> [GOAL OF THE EXERCISE]: Tally every line in the entries below that holds "Plaats", then give only the total.

[Start of Attachment]

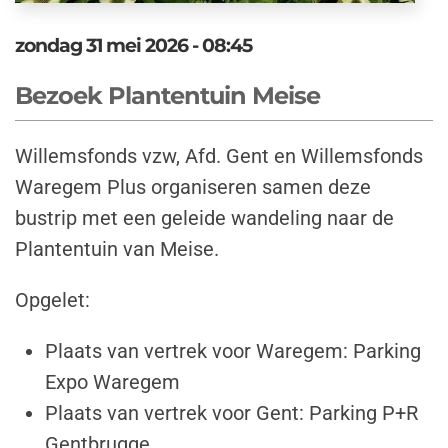
zondag 31 mei 2026 - 08:45
Bezoek Plantentuin Meise
Willemsfonds vzw, Afd. Gent en Willemsfonds
Waregem Plus organiseren samen deze
bustrip met een geleide wandeling naar de
Plantentuin van Meise.
Opgelet:
Plaats van vertrek voor Waregem: Parking
Expo Waregem
Plaats van vertrek voor Gent: Parking P+R
Gentbrugge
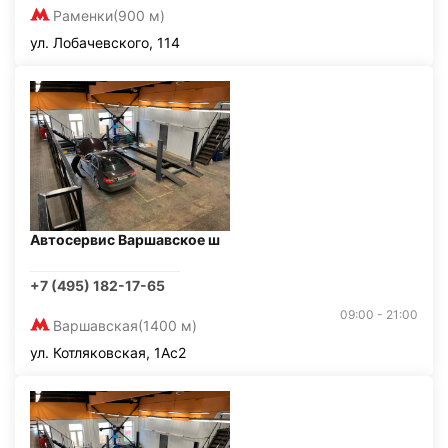
Раменки
(900 м)
ул. Лобачевского, 114
Автосервис Варшавское ш
+7 (495) 182-17-65
09:00 - 21:00
Варшавская
(1400 м)
ул. Котляковская, 1Ас2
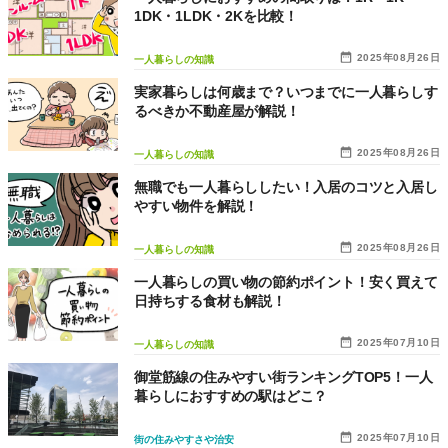
1DK・1LDK・2Kを比較！
2025年08月26日
一人暮らしの知識
実家暮らしは何歳まで？いつまでに一人暮らしす
るべきか不動産屋が解説！
2025年08月26日
一人暮らしの知識
無職でも一人暮らししたい！入居のコツと入居し
やすい物件を解説！
2025年08月26日
一人暮らしの知識
一人暮らしの買い物の節約ポイント！安く買えて
日持ちする食材も解説！
2025年07月10日
一人暮らしの知識
御堂筋線の住みやすい街ランキングTOP5！一人
暮らしにおすすめの駅はどこ？
2025年07月10日
街の住みやすさや治安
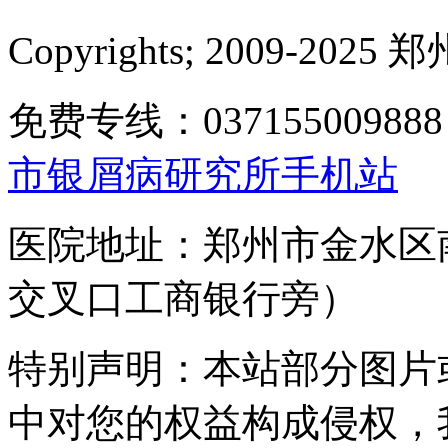
Copyrights; 2009-
免费专线：0371550098
市银屑病研究所手机站
医院地址：郑州市金水区
交叉口工商银行旁）
特别声明：本站部分图片
中对您的权益构成侵权，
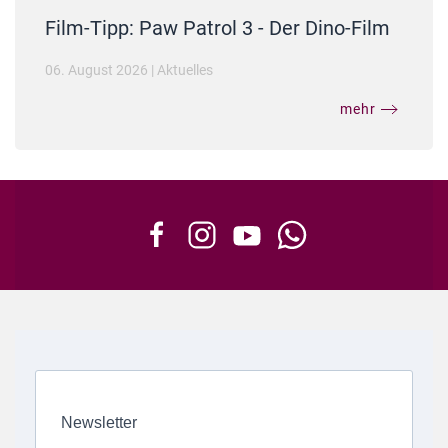
Film-Tipp: Paw Patrol 3 - Der Dino-Film
06. August 2026
|
Aktuelles
mehr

[End of Attachment]

> [RESPONSE TO THIS EXERCISE]: 2